Cancer stemness can be associated with immunotherapy resistance, but direct clinical evidence is lacking (Bayik & Lathia, 2021). We next employed several established algorithms to assess stemness of TCGA samples based on transcriptomic and epigenetic data. These stemness-indexes (mRNAsi, EREG-mRNAsi, mDNAsi, EREG-mDNAsi, ENHsi, DMPsi) derived from the above algorithms represent the degree of resemblance between tumor cells and stem cells. In general, NCBP2 was positively correlated with stemness-indexes in most cancers, except for ACC, CHOL, LAML, PCPG, and SARC (Fig. 7A). Notably, an apparent correlation between NCBP2 expression and all six stemness-indexes was found in LUSC and TCGT (Fig. 7A). These data suggested that NCBP2 might promote cancer progression by regulating cancer stemness in multiple cancers. Subsequently, drug sensitivity analysis was performed to appraised the correlation between NCBP2 and response to drugs in multiple cancer cell lines using data downloaded from the GDSC database, which indicated that NCBP2 was positively associated with sensitivity of 15 drugs (drug resistant), while negatively correlated with sensitivity of 54 drugs (drug sensitive) (Fig. 7B upper part). Furthermore, targets of the above drugs were analyzed, which showed that these NCBP2-associated drugs mainly targeted the DNA replication, chromatin histone methylation, ABL signaling, cell cycle and PI3K signaling (Fig. 7B lower part).
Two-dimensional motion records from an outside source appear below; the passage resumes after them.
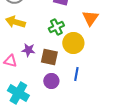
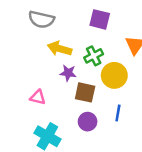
yellow arrow: (15, 22) -> (60, 49), moved
purple star: (28, 50) -> (68, 73), moved

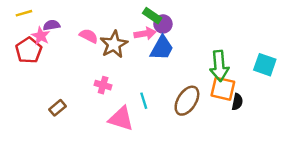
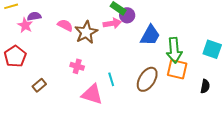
blue trapezoid: (162, 48) -> (150, 35), moved
red pentagon: (29, 50) -> (15, 56), moved
black semicircle: (237, 102) -> (205, 86), moved

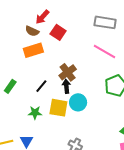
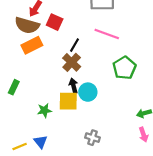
brown semicircle: (32, 31) -> (27, 25), size x1.6
black line: (41, 86) -> (75, 45), moved
black arrow: (66, 86) -> (73, 86), moved

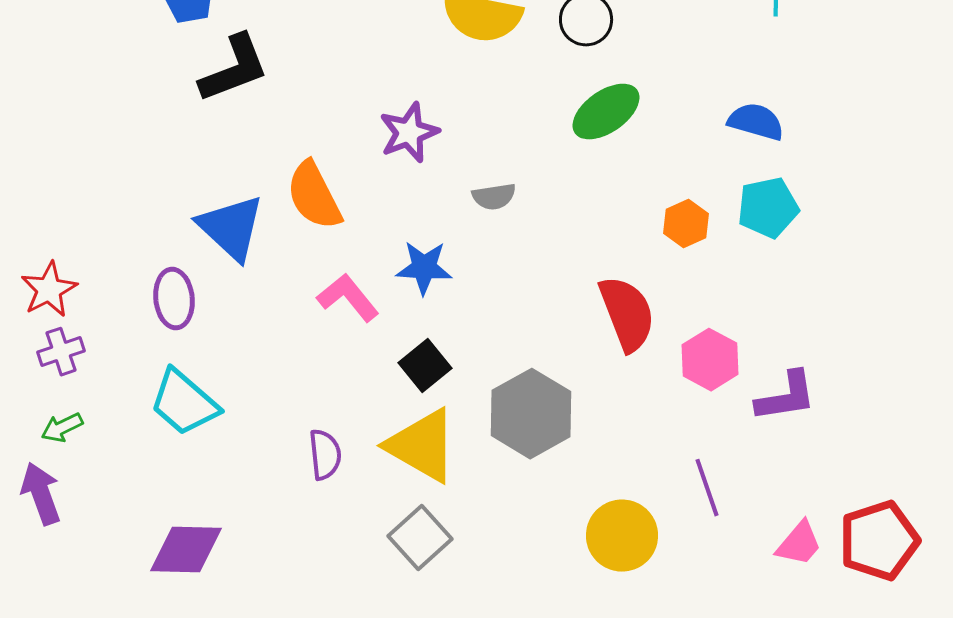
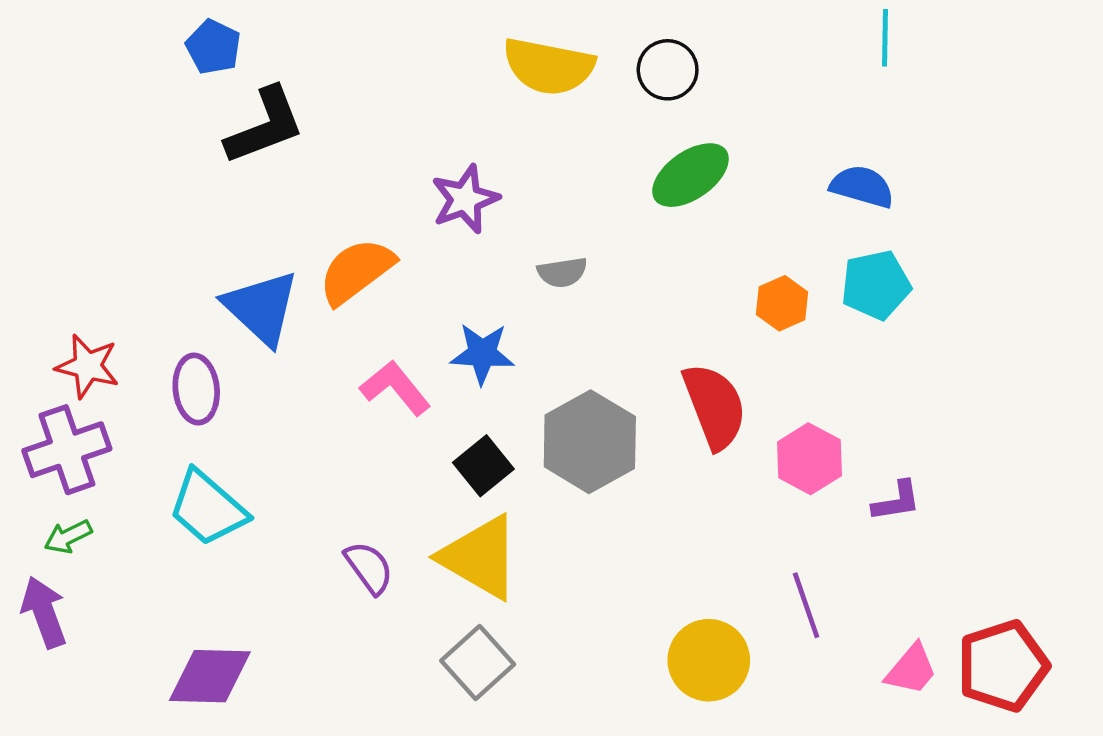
orange semicircle: (314, 196) -> (356, 271), turned 80
red star: (49, 290) -> (87, 366), moved, turned -30
purple cross: (61, 352) -> (67, 450), size x1.6
purple L-shape: (786, 397) -> (896, 501), size x0.7
gray hexagon: (531, 414) -> (590, 442), moved
purple semicircle: (325, 455) -> (369, 568), turned -30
Functional analysis of NCBP2 at single cell level

As a means of deciphering the role of NCBP2 in cancers at the single-cell levels, CancerSEA was used to investigate its functional states, which showed that NCBP2 was positively associated with cell cycle, DNA damage, DNA repair, invasion and stemness for majority cancers excluding RB, UM, while negatively associated with apoptosis, inflammation, and hypoxia in majority cancers (Fig. 8A). Subsequently, we further examined the association between NCBP2 and several biological process of specific cancer types. Results indicated that NCBP2 was positive correlated with differentiation, metastasis, proliferation, inflammation and quiescence in AML; negative correlation with DNA repair, DNA damage, apoptosis, metastasis, invasion and quiescence in UM, noting that NCBP2 was positive correlation with angiogenesis, differentiation and inflammation, while negative correlation with DNA repair and cell cycle in RB (Figs. 8B–8D). Moreover, T-SNE diagrams were used to visualize NCBP2 expression profiles at the single-cell level in AML, UM and RB (Figs. 8E–8G).